Que sont les Principes directeurs relatifs au déplacement de personnes à l’intérieur de leur propre pays, et comment ont-ils été établis ?

Les Principes directeurs relatifs au déplacement de personnes à l’intérieur de leur propre pays, adoptés il y a 22 ans, ont été les premières normes internationales élaborées en faveur des personnes déplacées à l’intérieur de leur propre pays. Ils définissent leurs droits et les obligations des gouvernements à leur égard et sont largement reconnus comme étant le principal instrument international pour répondre aux phénomènes de déplacement interne. Les Principes directeurs sont un ensemble de 30 normes – basées sur le droit international des droits de l’homme et le droit humanitaire – qui décrivent les droits des personnes déplacées à l’intérieur de leur propre pays, et la manière dont elles doivent être protégées et assistées pendant le déplacement jusqu’à ce qu’une solution durable soit trouvée en leur faveur.
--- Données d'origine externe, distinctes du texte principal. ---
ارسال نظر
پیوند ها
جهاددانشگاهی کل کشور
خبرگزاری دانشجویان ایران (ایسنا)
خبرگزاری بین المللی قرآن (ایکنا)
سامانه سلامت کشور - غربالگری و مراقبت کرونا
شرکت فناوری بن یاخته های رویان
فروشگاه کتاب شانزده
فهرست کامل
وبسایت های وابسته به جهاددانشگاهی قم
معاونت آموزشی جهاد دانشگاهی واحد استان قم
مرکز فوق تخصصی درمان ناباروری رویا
Le besoin de telles dispositions est devenu évident dans les années 1990, lorsque le nombre de personnes déplacées dans leur propre pays par la violence, les conflits armés et les violations des droits de l’homme a augmenté de façon spectaculaire. En l’absence d’un cadre juridique international pour leur protection, Francis Deng, qui était le Représentant du Secrétaire général des Nations Unies pour les personnes déplacées dans leur propre pays, a présenté les Principes directeurs à la Commission des droits de l’homme des Nations Unies afin de combler cette lacune. Depuis leur adoption en 1998, ils ont été largement utilisés par les États, les agences des Nations Unies et les ONG comme fondement pour la protection des personnes déplacées. Les Principes directeurs restent extrêmement pertinents aujourd’hui. Dans le cadre d’une initiative mondiale appelée GP20, la Commission des droits de l’homme des Nations Unies apporte son soutien aux États pour qu’ils intègrent les Principes directeurs dans leur législation nationale.

Quel rôle le HCR joue-t-il pour garantir les droits et la protection des personnes déplacées et quels sont les défis auxquels nous sommes confrontés ?
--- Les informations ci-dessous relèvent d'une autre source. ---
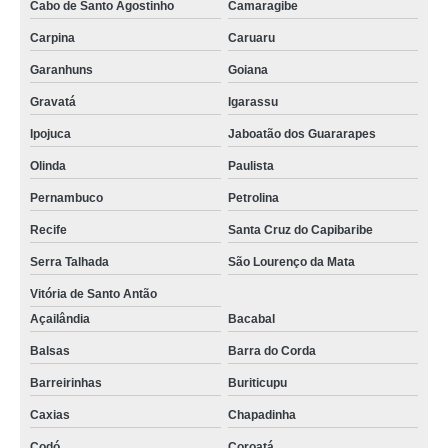
Cabo de Santo Agostinho
Camaragibe
empresa de tela aluminet para plantas Leblon
Carpina
Caruaru
quanto custa tela de proteção redutora térmica Parintins
Garanhuns
Goiana
quanto custa tela sombreamento vermelha Primavera do Leste
Gravatá
Igarassu
empresa de tela polysombra de plantas Norte Central
Ipojuca
Jaboatão dos Guararapes
empresa de tela polysombra Macaé
Olinda
Paulista
Pernambuco
Petrolina
tela polysombra Minas Gerais
Recife
Santa Cruz do Capibaribe
tela aluminet para plantas Piauí
Serra Talhada
São Lourenço da Mata
tela agrícola rachel Itumbiara
Vitória de Santo Antão
quanto custa tela freshnet Colombo
Açailândia
Bacabal
empresa de tela freshnet Minas Gerais
Balsas
Barra do Corda
quanto custa tela sombreamento freshnet Alphaville
Barreirinhas
Buriticupu
empresa de tela freshnet Amapá
Caxias
Chapadinha
tela sombreamento vermelha Primavera do Leste
Codó
Coroatá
Le HCR aide les autorités à assister et à protéger les personnes déplacées en leur fournissant une expertise technique et en mettant en œuvre des activités concrètes en matière d’hébergement, de gestion des camps et de protection. Nous mobilisons et coordonnons également les efforts des ONG et d’autres agences des Nations Unies pour nous assurer que les besoins sont pris en compte et qu’il n’y a pas de duplication de l’aide. De telles mesures peuvent sauver des vies et doivent être mises en œuvre rapidement. Le travail du HCR consiste essentiellement à veiller à ce que les droits des personnes déplacées soient protégés et à ce que les risques auxquels elles sont confrontées soient réduits au minimum. Les défis auxquels nous sommes toujours confrontés sont liés à l’inégalité des protections légales pour les personnes déplacées et à l’insécurité persistante qui entrave l’accès humanitaire, les services publics et les possibilités de subsistance.
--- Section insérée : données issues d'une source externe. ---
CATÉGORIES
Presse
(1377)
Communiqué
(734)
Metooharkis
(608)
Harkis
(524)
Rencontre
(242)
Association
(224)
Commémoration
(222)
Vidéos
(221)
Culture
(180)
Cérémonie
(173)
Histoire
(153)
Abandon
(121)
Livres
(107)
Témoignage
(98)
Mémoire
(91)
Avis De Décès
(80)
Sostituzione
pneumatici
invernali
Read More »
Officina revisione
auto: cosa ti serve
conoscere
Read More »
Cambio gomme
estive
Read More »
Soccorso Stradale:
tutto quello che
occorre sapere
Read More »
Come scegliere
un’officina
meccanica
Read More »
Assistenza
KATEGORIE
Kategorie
Le HCR a récemment lancé une initiative en faveur des personnes déplacées. Pouvez-vous nous en dire un peu plus à ce sujet ?

Cette récente initiative concernant les personnes déplacées a pour but de renforcer l’engagement du HCR dans les situations de déplacement interne au cours de cette année et en 2021. Elle se concentre sur neuf pays : Ethiopie, Soudan du Sud, Soudan, Burkina Faso, République démocratique du Congo, Irak, Afghanistan, Ukraine et Colombie. Les objectifs sont de dégager des exemples de bonnes pratiques, de donner une plus grande visibilité à l’impact des déplacements internes sur les personnes touchées, d’obtenir davantage de ressources pour les opérations en faveur des déplacés internes et de renforcer notre soutien aux activités menées dans ces neuf pays.